10 Ways to Get Better Sleep Tonight For Better Health

Without sleep, it can all break down so quickly. After only a few restless nights, I start to come apart at the seams. The screaming bells in my ears make it impossible to hear myself think. My stress levels peak. The ear pressure builds, and the dizziness begins. Sleep is important. I just had never realized how important.

Sleep is so many things. It can be one of the great simple pleasures of life. It can be a frustrating nuisance that keeps us from our life’s work. It can be a blissful peace or a restless nightmare. Whatever sleep may be to you, there’s no question that it’s an absolutely necessary component of health.

Getting enough high-quality sleep is one of the most powerful tools in your arsenal against Meniere’s disease. Get enough good sleep, and you’ll experience a powerful healing effect across all of your other treatment efforts. Get too little though, your health will crumble, and your symptoms will get worse and worse.

Sleep Deprivation:

For a normal healthy adult, the effects of sleep deprivation are debilitating. For someone with Meniere’s disease, sleep deprivation can prevent all progress in your treatment. It’s important to understand that our body does not treat sleep like a bank. You can’t save up sleep and try to go for days without it. You also can’t “overdraft” without consequences, getting less sleep during the week, and expecting just to make it up on the weekends. To receive the benefits that sleep can provide for your health and recovery, you have to make an effort to get quality sleep as much as possible. If you don’t, you will end up paying the price, whether you realize it or not.

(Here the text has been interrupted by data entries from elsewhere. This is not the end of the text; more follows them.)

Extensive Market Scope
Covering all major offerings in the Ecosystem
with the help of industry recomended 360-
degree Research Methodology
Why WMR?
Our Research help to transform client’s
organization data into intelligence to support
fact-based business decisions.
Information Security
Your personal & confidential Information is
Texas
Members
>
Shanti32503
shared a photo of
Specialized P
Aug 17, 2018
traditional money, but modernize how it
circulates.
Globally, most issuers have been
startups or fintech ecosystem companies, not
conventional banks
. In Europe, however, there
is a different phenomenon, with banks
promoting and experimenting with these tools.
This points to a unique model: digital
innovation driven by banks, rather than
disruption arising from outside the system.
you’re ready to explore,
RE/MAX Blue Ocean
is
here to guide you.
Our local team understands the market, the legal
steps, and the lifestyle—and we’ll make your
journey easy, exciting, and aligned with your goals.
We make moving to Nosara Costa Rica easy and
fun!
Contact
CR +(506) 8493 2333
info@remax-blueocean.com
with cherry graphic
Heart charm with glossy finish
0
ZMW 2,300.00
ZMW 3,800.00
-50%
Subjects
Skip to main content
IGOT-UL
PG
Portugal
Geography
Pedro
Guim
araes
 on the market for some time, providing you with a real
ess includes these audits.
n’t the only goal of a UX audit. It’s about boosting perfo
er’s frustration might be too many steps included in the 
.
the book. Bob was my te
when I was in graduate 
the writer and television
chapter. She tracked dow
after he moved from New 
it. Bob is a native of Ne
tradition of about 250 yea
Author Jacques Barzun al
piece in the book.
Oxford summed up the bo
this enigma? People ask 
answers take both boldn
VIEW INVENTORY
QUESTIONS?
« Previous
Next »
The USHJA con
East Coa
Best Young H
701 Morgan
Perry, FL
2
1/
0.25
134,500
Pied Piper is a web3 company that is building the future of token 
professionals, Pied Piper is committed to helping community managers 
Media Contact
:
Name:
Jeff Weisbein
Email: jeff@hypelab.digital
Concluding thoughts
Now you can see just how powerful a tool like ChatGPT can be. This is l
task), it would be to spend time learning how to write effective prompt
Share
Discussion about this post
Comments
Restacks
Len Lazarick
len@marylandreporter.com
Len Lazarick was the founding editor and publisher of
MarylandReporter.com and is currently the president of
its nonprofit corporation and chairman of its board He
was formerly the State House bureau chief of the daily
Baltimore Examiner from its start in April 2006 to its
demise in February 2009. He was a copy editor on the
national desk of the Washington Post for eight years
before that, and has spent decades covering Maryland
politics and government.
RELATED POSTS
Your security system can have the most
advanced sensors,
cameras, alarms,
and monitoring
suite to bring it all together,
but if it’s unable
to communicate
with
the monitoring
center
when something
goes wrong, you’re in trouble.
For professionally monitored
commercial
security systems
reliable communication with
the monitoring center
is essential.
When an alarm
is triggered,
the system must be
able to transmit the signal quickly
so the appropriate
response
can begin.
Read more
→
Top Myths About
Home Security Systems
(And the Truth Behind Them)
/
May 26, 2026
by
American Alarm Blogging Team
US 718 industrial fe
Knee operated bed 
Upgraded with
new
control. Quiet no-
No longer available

Chronic sleep deprivation affects almost every system in your body, directly or indirectly. In the short term, it will: depress your immune system, increase levels of inflammation throughout your body, decrease your ability to handle stress, increase your overall stress load, and reduce your cognitive abilities, alertness, and memory, even after just one night of poor sleep. In the long term, the effects of chronic sleep deprivation are even worse: high blood pressure, higher risk of heart attack and heart failure, higher risk of stroke, obesity, mental health issues such as anxiety disorders and depression, attention disorders such as ADD, a decrease in emotional intelligence, and an overall decrease in quality of life.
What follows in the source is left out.